■ **What the task requires**
Tally up the lines below that carry the word "Другие", answering with the figure alone.

■ **Extracted material**
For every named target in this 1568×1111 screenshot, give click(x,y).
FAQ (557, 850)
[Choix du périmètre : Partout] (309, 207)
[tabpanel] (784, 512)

* * *

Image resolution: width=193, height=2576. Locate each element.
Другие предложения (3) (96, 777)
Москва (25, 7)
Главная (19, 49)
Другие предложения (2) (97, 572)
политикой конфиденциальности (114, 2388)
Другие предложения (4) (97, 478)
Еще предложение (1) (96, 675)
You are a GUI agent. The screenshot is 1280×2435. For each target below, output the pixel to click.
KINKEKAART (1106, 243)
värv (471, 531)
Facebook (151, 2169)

--

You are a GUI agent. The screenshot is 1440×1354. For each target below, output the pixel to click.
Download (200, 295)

■ **Exercise output**
3